The Arab League should immediately withdraw monitors from Syria after eight more people were reported killed there Sunday, a pan-Arab advisory body has said.

The call by the 88-member Arab Parliament, comprised lawmakers from the League's member states, came after a child reportedly became the first fatality of 2012 amid pro-democracy protests.

Eight people were killed Sunday when security forces fired on protesters in the Damascus suburb of Daria, despite the presence on nearly 100 monitors in the country, Reuters reported.

President Bashar al-Assad's forces, keen to prevent huge public protests under the monitors' eyes, have killed at least 286 people since the mission began on Dec. 23, according to local coordination committees who tally casualties.

An Arab League official said military violence have withdrawn, however.

Syria's security troops have withdrawn from residential areas and is on the city outskirts, but gunfire continues and snipers are still a threat, Arab League Secretary General Nabil Elaraby said on Monday.

The monitors' mission to ensure Syria complies with terms of the League's plan to end the 9-month-old crackdown on dissent — a plan agreed to by Damascus on Dec. 19. — was allowing Damascus to cover up violence and abuses, the parliament reportedly claimed.

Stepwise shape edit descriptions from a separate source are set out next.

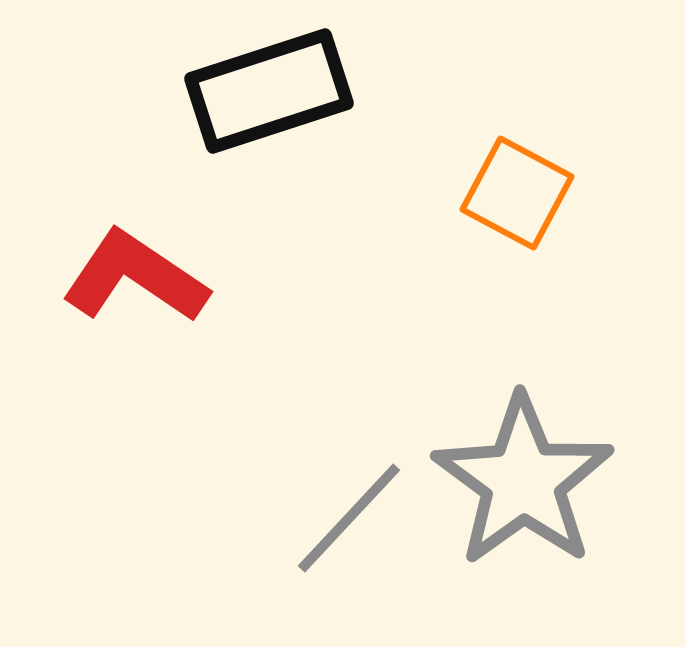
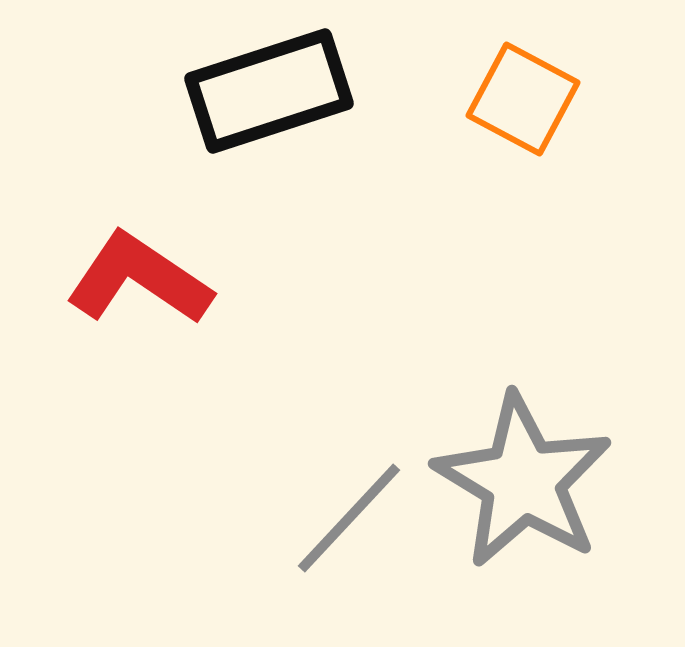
orange square: moved 6 px right, 94 px up
red L-shape: moved 4 px right, 2 px down
gray star: rotated 5 degrees counterclockwise
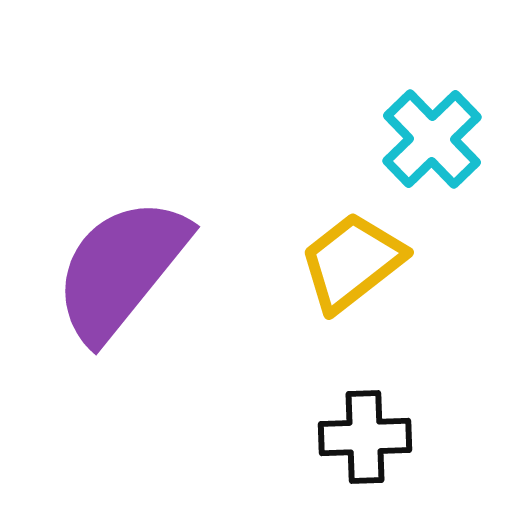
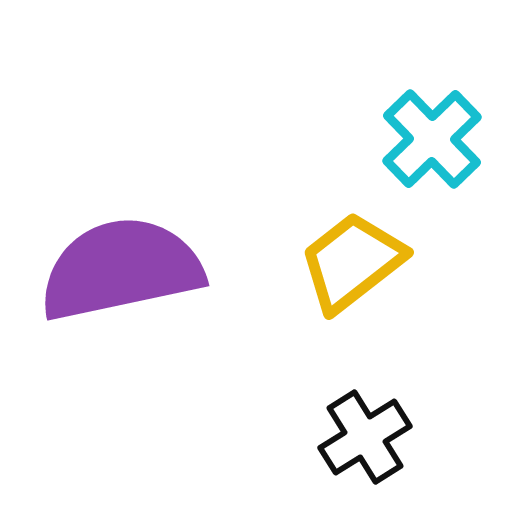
purple semicircle: rotated 39 degrees clockwise
black cross: rotated 30 degrees counterclockwise
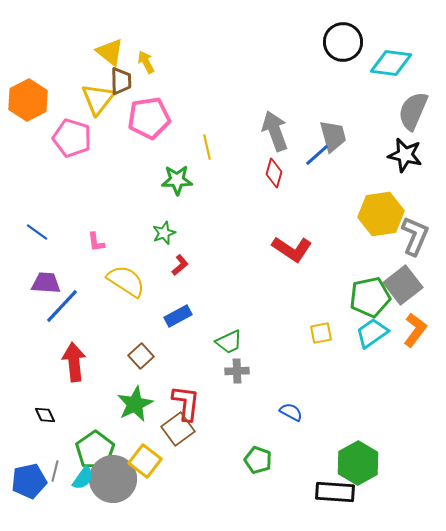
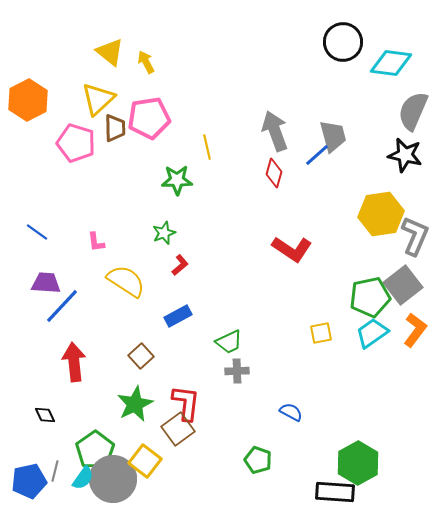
brown trapezoid at (121, 81): moved 6 px left, 47 px down
yellow triangle at (98, 99): rotated 9 degrees clockwise
pink pentagon at (72, 138): moved 4 px right, 5 px down
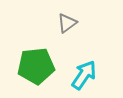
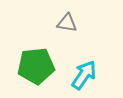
gray triangle: rotated 45 degrees clockwise
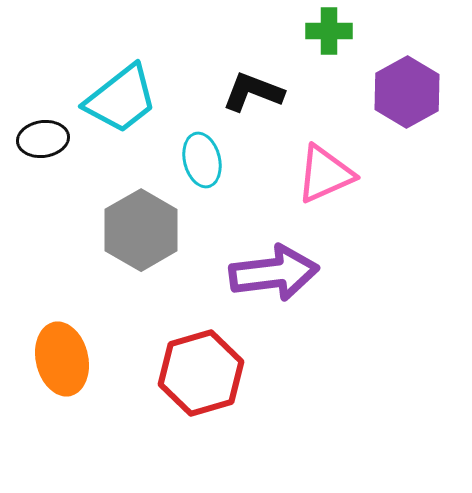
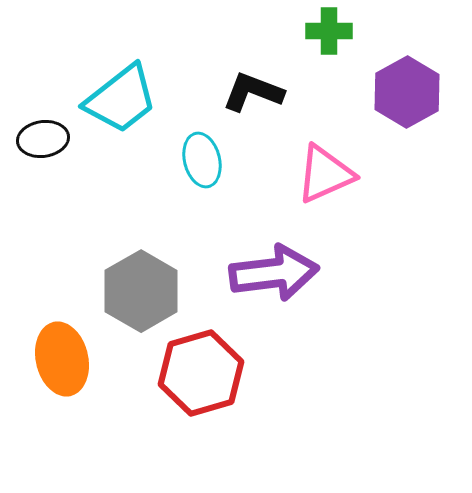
gray hexagon: moved 61 px down
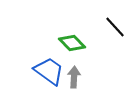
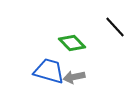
blue trapezoid: rotated 20 degrees counterclockwise
gray arrow: rotated 105 degrees counterclockwise
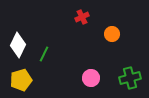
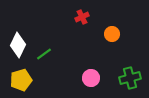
green line: rotated 28 degrees clockwise
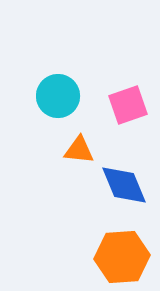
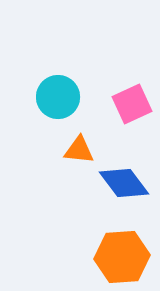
cyan circle: moved 1 px down
pink square: moved 4 px right, 1 px up; rotated 6 degrees counterclockwise
blue diamond: moved 2 px up; rotated 15 degrees counterclockwise
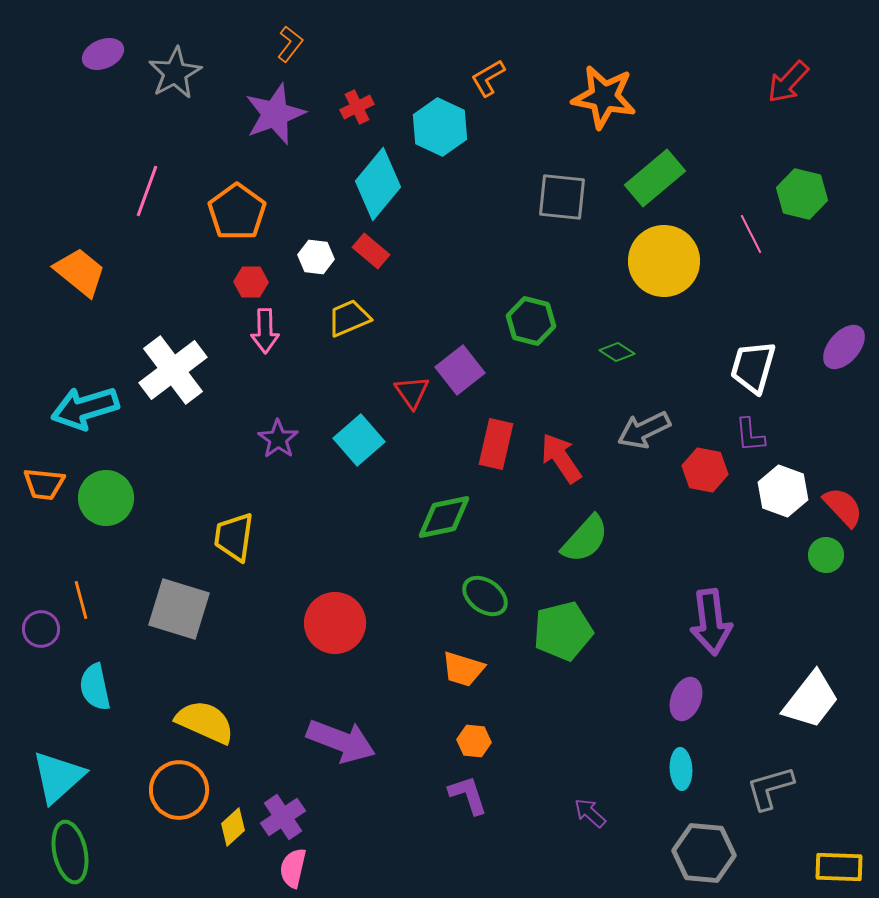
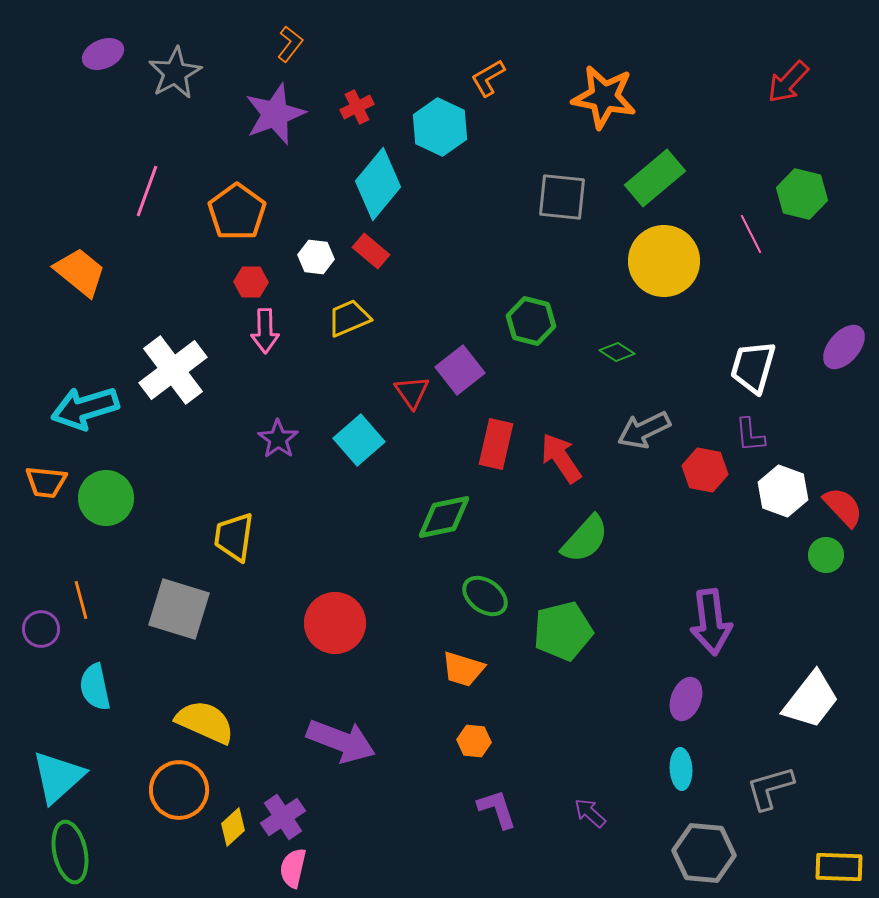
orange trapezoid at (44, 484): moved 2 px right, 2 px up
purple L-shape at (468, 795): moved 29 px right, 14 px down
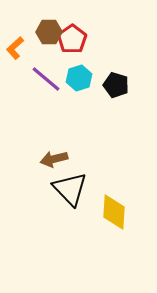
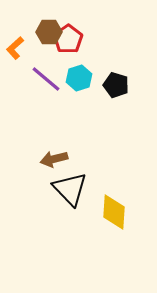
red pentagon: moved 4 px left
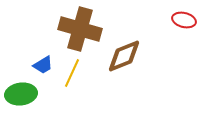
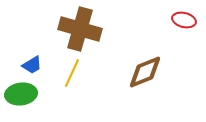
brown diamond: moved 21 px right, 16 px down
blue trapezoid: moved 11 px left
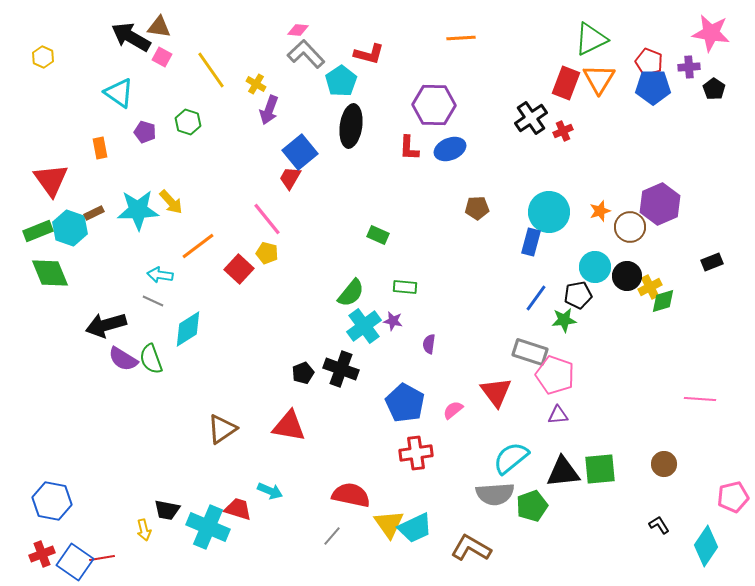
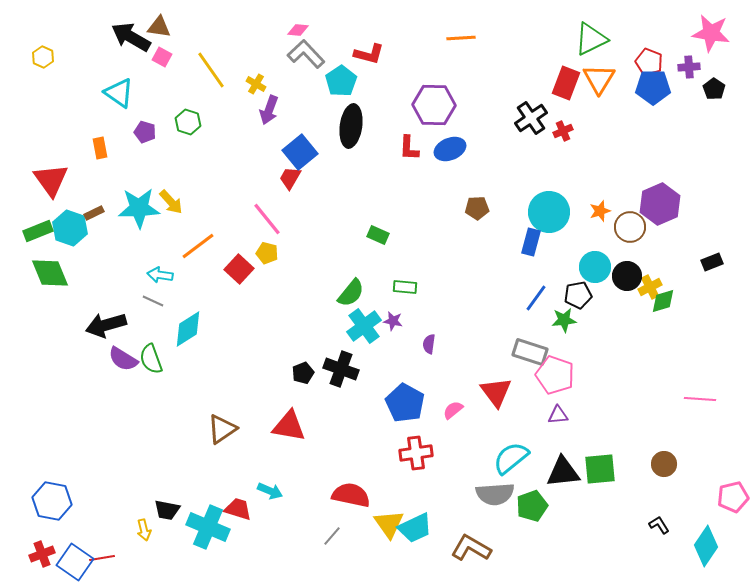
cyan star at (138, 210): moved 1 px right, 2 px up
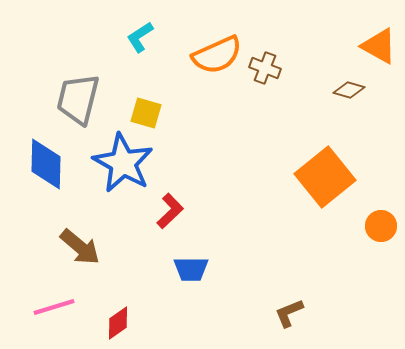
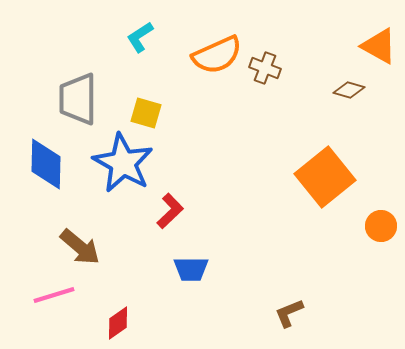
gray trapezoid: rotated 14 degrees counterclockwise
pink line: moved 12 px up
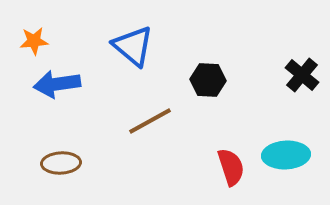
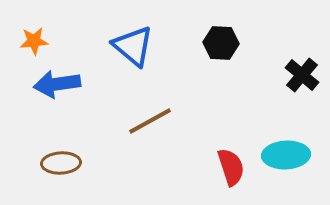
black hexagon: moved 13 px right, 37 px up
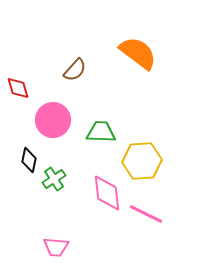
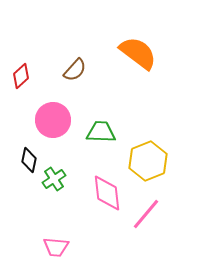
red diamond: moved 3 px right, 12 px up; rotated 65 degrees clockwise
yellow hexagon: moved 6 px right; rotated 18 degrees counterclockwise
pink line: rotated 76 degrees counterclockwise
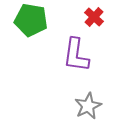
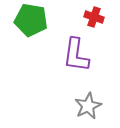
red cross: rotated 24 degrees counterclockwise
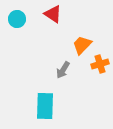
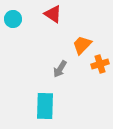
cyan circle: moved 4 px left
gray arrow: moved 3 px left, 1 px up
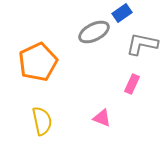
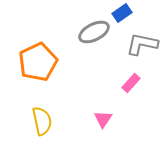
pink rectangle: moved 1 px left, 1 px up; rotated 18 degrees clockwise
pink triangle: moved 1 px right, 1 px down; rotated 42 degrees clockwise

In a statement, cited by the Associated Press, the Kuwaiti head of the parliament, Ali Salem al-Deqbasi said: "The killing of children and the violation of human rights law is happening in the presence of Arab League monitors, raising the fury of Arab people.

"The mission of the Arab League team has missed its aim of stopping the killing of children and ensuring the withdrawal of troops from the Syrian streets, giving the Syrian regime a cover to commit inhumane acts under the noses of the Arab League observers." 

Agence France-Presse quoted Deqbasi as urging Arab League chief Nabil al-Arabi to "immediately pull out the Arab observers, considering the continued killing of innocent civilians by the Syrian regime." 

Meantime, the Arab League was preparing to send even more monitors to Syria, despite criticism over its lack of numbers and, Reuters writes, "comments by its Sudanese leader, General Mohammed al-Dabi, suggesting he was reassured by first impressions of Homs, one of the main centers of unrest."